4. Im Ergebnis bedeutet dies, daß eine den Entschädigungsanspruch von vornherein ausschließende Verantwortung des Klägers für die die Gefahr begründenden Umstände nicht bejaht werden kann. Die weitere Erwägung des Berufungsgerichts, ein Anspruch müsse auch daran scheitern, daß der Kläger es unterlassen habe, der Ordnungsbehörde das Aussortieren des Mülls als "ebenso wirksames Mittel" im Sinne des § 21 OBG NW anzubieten, ist ebenfalls nicht stichhaltig. Der Streit der Parteien drehte sich zunächst vorrangig um die Frage, ob der Aushub überhaupt eine Gefahr im Sinne des Polizei- und Ordnungsrechts dargestellt hatte. Wurde diese Frage - zu Lasten des Klägers - bejaht, so konnte und durfte der Kläger zunächst davon ausgehen, daß die zur Bekämpfung dieser Gefahr angeordneten Maßnahmen sachgerecht waren. Es konnte ihm nicht zum Verschulden gereichen, wenn er nicht klüger war als die mit der Sache befaßten Beamten (Senatsurteile BGHZ 108, 224, 230 [BGH 06.06.1989 - III ZR 251/87];  113, 17, 25) [BGH 15.11.1990 - III ZR 302/89]. Deshalb ist ein etwaiges Mitverschulden des Klägers jedenfalls nicht von einem solchen Gewicht, daß dahinter eine Verantwortung des Beklagten völlig zurücktreten würde.

21

5. Nach dem für das Revisionsverfahren zugrundezulegenden Sach- und Streitstand ist der Ersatzanspruch des Klägers auch nicht verjährt.
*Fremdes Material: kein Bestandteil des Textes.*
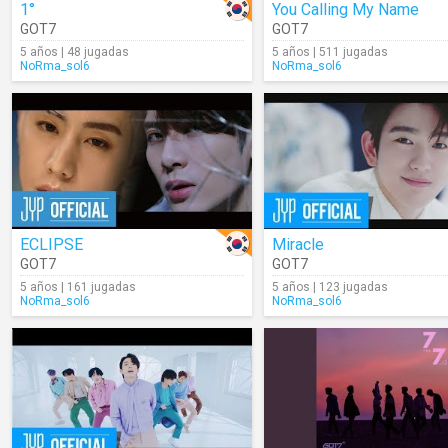
1°
You Calling My Name
GOT7
GOT7
5 años | 48 jugadas
5 años | 511 jugadas
NoRma_sol6
NoRma_sol6
ECLIPSE
Miracle
GOT7
GOT7
5 años | 161 jugadas
5 años | 123 jugadas
NoRma_sol6
NoRma_sol6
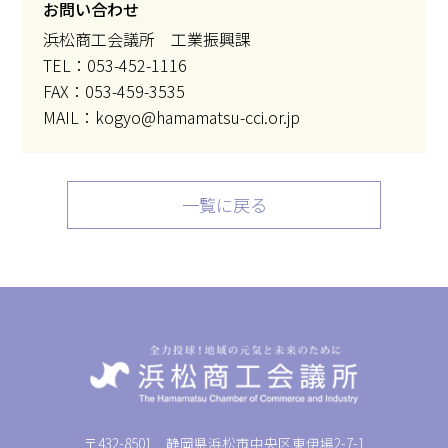
お問い合わせ
浜松商工会議所 工業振興課
TEL：053-452-1116
FAX：053-459-3535
MAIL：kogyo@hamamatsu-cci.or.jp
一覧に戻る
〒432-8501 静岡県浜松市中央区東伊場2-7-1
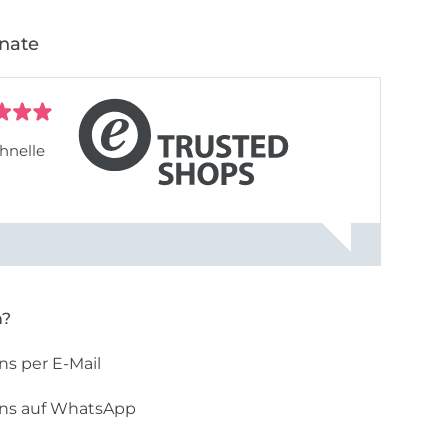
onate
hnelle
n?
ns per E-Mail
uns auf WhatsApp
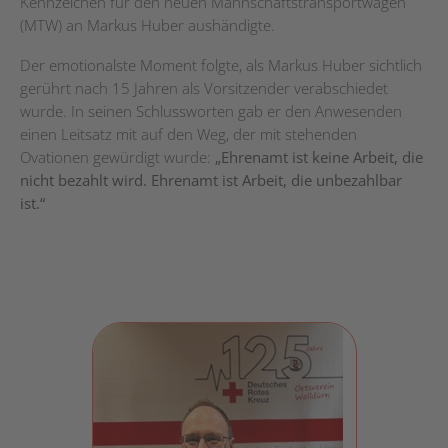
Kennzeichen für den neuen Mannschaftstransportwagen
(MTW) an Markus Huber aushändigte.
Der emotionalste Moment folgte, als Markus Huber sichtlich
gerührt nach 15 Jahren als Vorsitzender verabschiedet
wurde. In seinen Schlussworten gab er den Anwesenden
einen Leitsatz mit auf den Weg, der mit stehenden
Ovationen gewürdigt wurde:
„Ehrenamt ist keine Arbeit, die
nicht bezahlt wird. Ehrenamt ist Arbeit, die unbezahlbar
ist.“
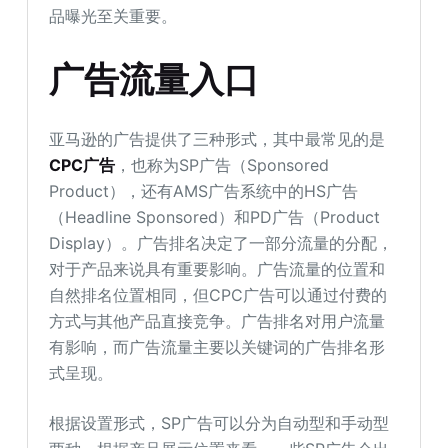
品曝光至关重要。
广告流量入口
亚马逊的广告提供了三种形式，其中最常见的是
CPC广告
，也称为SP广告（Sponsored
Product），还有AMS广告系统中的HS广告
（Headline Sponsored）和PD广告（Product
Display）。广告排名决定了一部分流量的分配，
对于产品来说具有重要影响。广告流量的位置和
自然排名位置相同，但CPC广告可以通过付费的
方式与其他产品直接竞争。广告排名对用户流量
有影响，而广告流量主要以关键词的广告排名形
式呈现。
根据设置形式，SP广告可以分为自动型和手动型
Die dreijährige Verjährungsfrist des § 41 OBG NW beginnt mit dem Zeitpunkt, in welchem der Geschädigte von dem Schaden und von der zur Entschädigung verpflichteten Körperschaft Kenntnis erlangt. Der Kläger trägt insoweit vor, er habe die Kenntnis von der Ungefährlichkeit des Aushubs erst im Vorprozeß, nämlich durch den Schriftsatz der Stadt D. vom 27. April 1989, erlangt. Bis zu diesem Zeitpunkt sei er davon ausgegangen, daß die Angaben des Beklagten in den Ordnungsverfügungen zutrafen und der von ihm ausgehobene Müll kontaminiert war und eine Gefahr für das Grundwasser darstellte. Dementsprechend hat die Verjährungsfrist für den Entschädigungsanspruch nach § 39 Abs. 1 Buchst. a OBG NW Ende April 1989 begonnen. Sie ist deshalb durch die am 7. April 1992 eingegangene und am 14. April 1992 zugestellte Klage rechtzeitig unterbrochen worden (§ 209 Abs. 1 BGB).

22

6. Das Berufungsurteil kann nach alledem keinen Bestand haben. Die Sache ist an das Berufungsgericht zurückzuverweisen, welches nunmehr Gelegenheit hat, den oben unter II 2 aufgeworfenen Fragen nachzugehen.